Cette sincérité est inconcevable pour la personne de droit privé parce qu’elle touche à sa comptabilité, sa méthode de financement, sa stratégie commerciale. Cela relève de la confidentialité interne, à protéger de la concurrence, alors qu’une personne de droit publique fonctionne, en droit, en toute transparence !

Approfondissons les notions de rémunérations !

Dans le cadre de la rémunération principale nous avons la notion de retour sur investissement.

Ce « retour » constitue le strict remboursement des frais de premier établissement avec la marge nette et se calculerait de la façon suivante :

Montant des investissements à amortir + Bénéfice d’exploitation = Recettes Tarifaires × Durée d’exploitation.

Bref, il faut que la personne de droit privé trouve matière à gagner sa vie et que la personne de droit public trouve son compte en matière d’équipement.

Le juge administratif pense encore que la durée du contrat n’a pas à se caler uniquement sur la durée de l’amortissement mais doit prendre en compte l’ensemble de l’économie du contrat. C’est un peu court de croire qu’une DSP réduite dans le temps empêchera la dérive financière. De nombreux cas révèleraient même le contraire …

Faute de connaissance, la personne de droit public devient consommatrice et ne se comporte plus comme propriétaire de son domaine. Cela est encore plus visible dans les conventions de partenariat Privé-Public.

En matière de recettes accessoires, il peut s’agir de :

  • recettes publicitaires annexes : des panneaux de publicités peuvent être implantés sur le lieu de la concession. Celui qui achète ou loue le panneau d’affichage procure des revenus au concessionnaire et verse sans aucun doute un intéressement au concessionnaire.
  • la ristourne obtenue après une renégociation d’emprunt portant sur les frais de premier établissement ou autre.
  • il faudra surveiller aussi les frais administratifs généraux.

Le cas spécifique de l’amortissement, technique ou industriel :

C’est un élément de référence pour établir la clause de durée du contrat de concession.

Quant au choix du mode d’amortissement (linéaire/constant ou dégressif) il a des répercussions directes sur la richesse dégagée. De plus, toute dotation pour un amortissement (compte de charge, de classe 6) a sa contrepartie avec la reprise sur amortissement (compte de produit, de classe 7).

Les juges financiers sont également attentifs à la présence des provisions pour risque et renouvellement. La provision pour risque cherche à couvrir l’exploitant d’un risque de l’insolvabilité d’un client-usager. Quant à la provision pour renouvellement, elle garantie l’exploitant d’un renouvellement inattendu du patrimoine.

Ces provisions participent au calcul des tarifs pratiqués.

Au cours de l’exploitation du service, ces provisions sont inscrites dans les comptes annuels d’exploitation mais rares sont les personnes publiques qui leur accordent l’importance qu’elles méritent.

En outre, elles sont, à la seule demande de la personne publique, restituables dans les 2 mois suivant la fin du contrat de concession. Si la personne publique ne réclame rien, le concessionnaire les conserve …
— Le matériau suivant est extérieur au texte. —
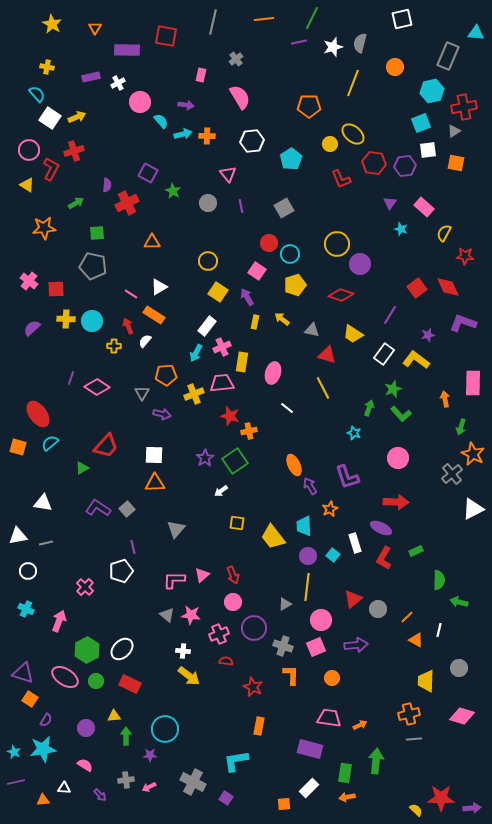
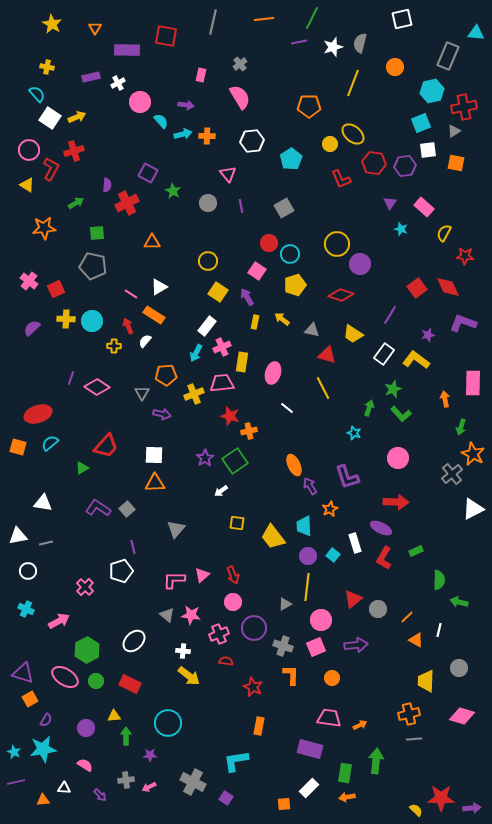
gray cross at (236, 59): moved 4 px right, 5 px down
red square at (56, 289): rotated 24 degrees counterclockwise
red ellipse at (38, 414): rotated 72 degrees counterclockwise
pink arrow at (59, 621): rotated 40 degrees clockwise
white ellipse at (122, 649): moved 12 px right, 8 px up
orange square at (30, 699): rotated 28 degrees clockwise
cyan circle at (165, 729): moved 3 px right, 6 px up
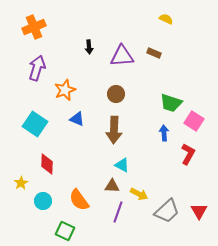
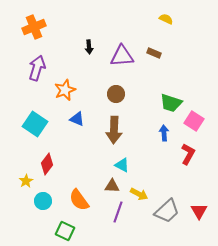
red diamond: rotated 35 degrees clockwise
yellow star: moved 5 px right, 2 px up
Il est impératif de comprendre que l’amortissement est la clef de l’économie du contrat. C’est lui qui permet à la personne de droit privé de calculer la rentabilité d’une opération. Avec l’amortissement il est enfin possible de jouer sur la capacité d’autofinancement (CAF) et donc sur la rentabilité.

Il serait donc opportun de disposer d’un document prévoyant plusieurs scenarii selon la durée du contrat de DSP mais aussi selon l’évolution du contrat !
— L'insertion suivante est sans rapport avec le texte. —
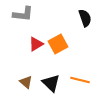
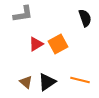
gray L-shape: rotated 15 degrees counterclockwise
black triangle: moved 4 px left, 1 px up; rotated 42 degrees clockwise
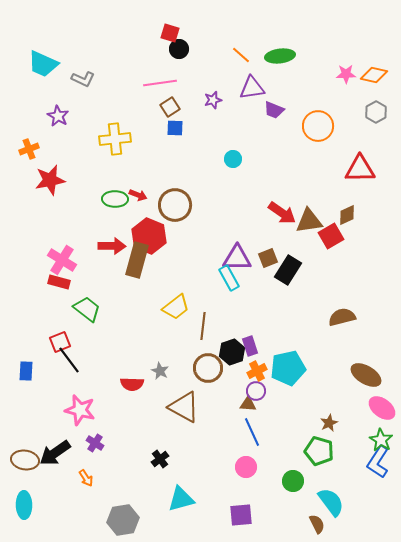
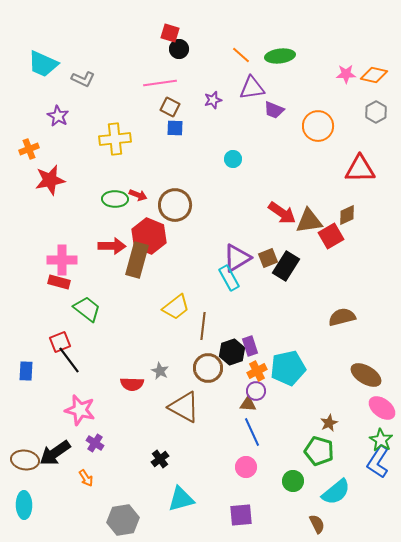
brown square at (170, 107): rotated 30 degrees counterclockwise
purple triangle at (237, 258): rotated 32 degrees counterclockwise
pink cross at (62, 260): rotated 32 degrees counterclockwise
black rectangle at (288, 270): moved 2 px left, 4 px up
cyan semicircle at (331, 502): moved 5 px right, 10 px up; rotated 88 degrees clockwise
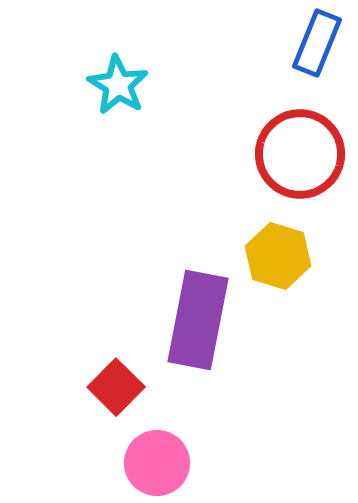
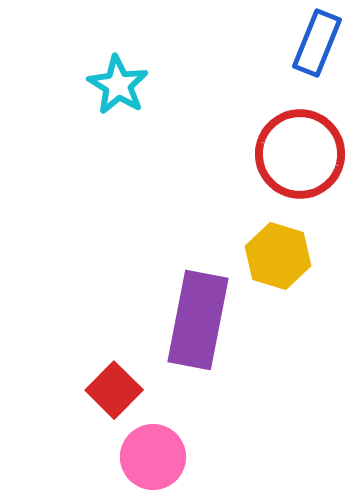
red square: moved 2 px left, 3 px down
pink circle: moved 4 px left, 6 px up
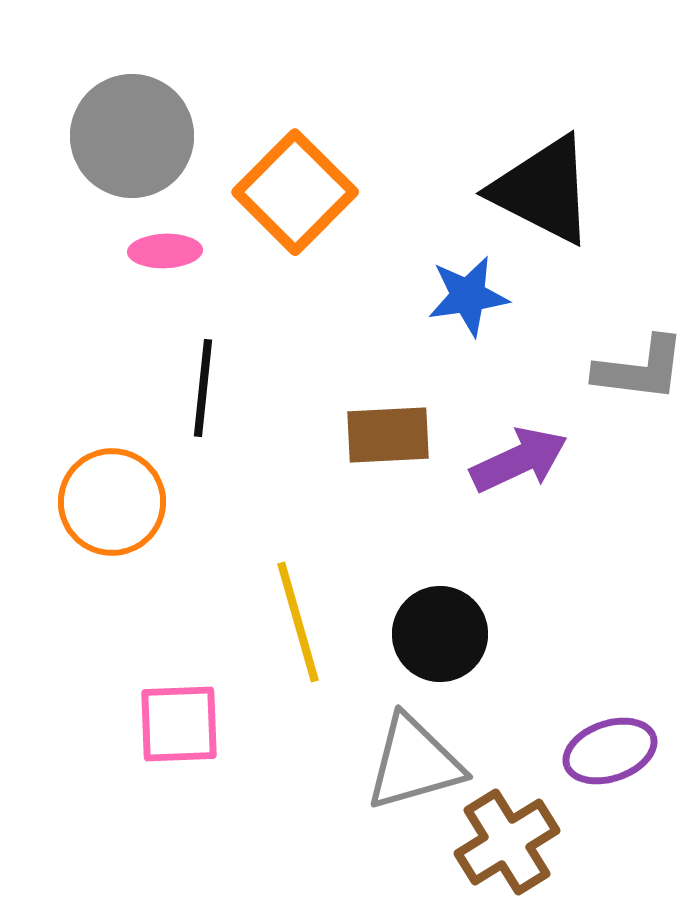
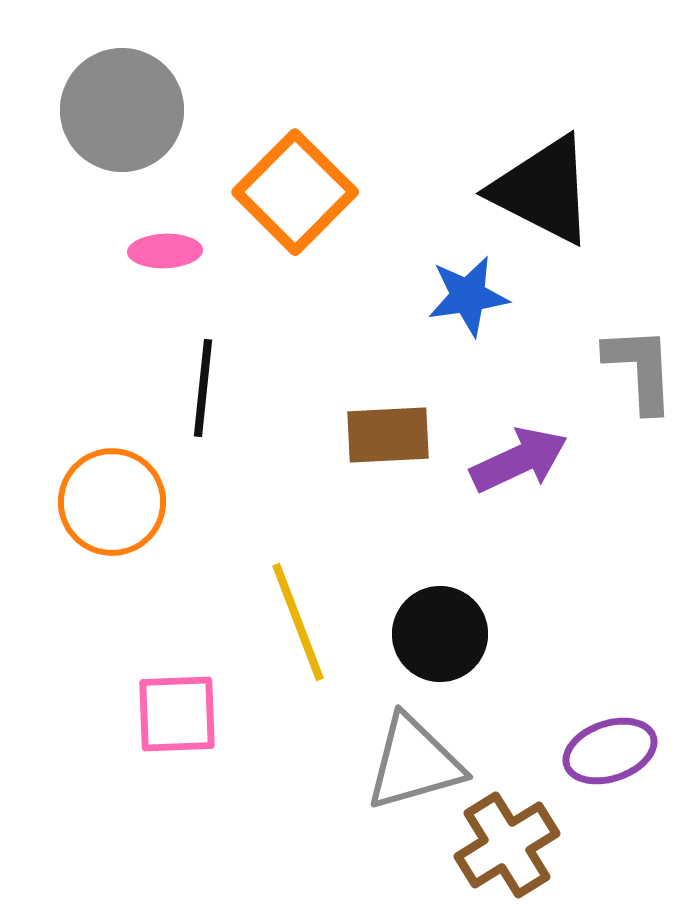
gray circle: moved 10 px left, 26 px up
gray L-shape: rotated 100 degrees counterclockwise
yellow line: rotated 5 degrees counterclockwise
pink square: moved 2 px left, 10 px up
brown cross: moved 3 px down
Il est un autre aspect ignoré des personnes publiques : la valeur du contrat lui-même !

Un contrat dispose d’une valeur intrinsèque. Son existence démontre le savoir-faire du contractant face à la concurrence mais aussi face aux autres clients potentiels.

Le savoir faire concerne à la fois la technicité ou la technologie employée mais aussi la capacité à constituer un dossier financier pour une exploitation rentable.

Plus la notoriété du savoir-faire est grande, plus la cote de la personne de droit privé est haute.

Cette cote influera sur la rémunération de ce concessionnaire …

Cette cote revêt aussi son importance quand le concessionnaire cède ou sous-traite son contrat de concession …

Pour ceux qui souhaiteraient approfondir le sujet dans ses aspects de pure technique comptable, je vous recommande la lecture d’une thèse intitulée :

Recherches sur le rôle de l’amortissement pour rationaliser la rémunération du cocontractant.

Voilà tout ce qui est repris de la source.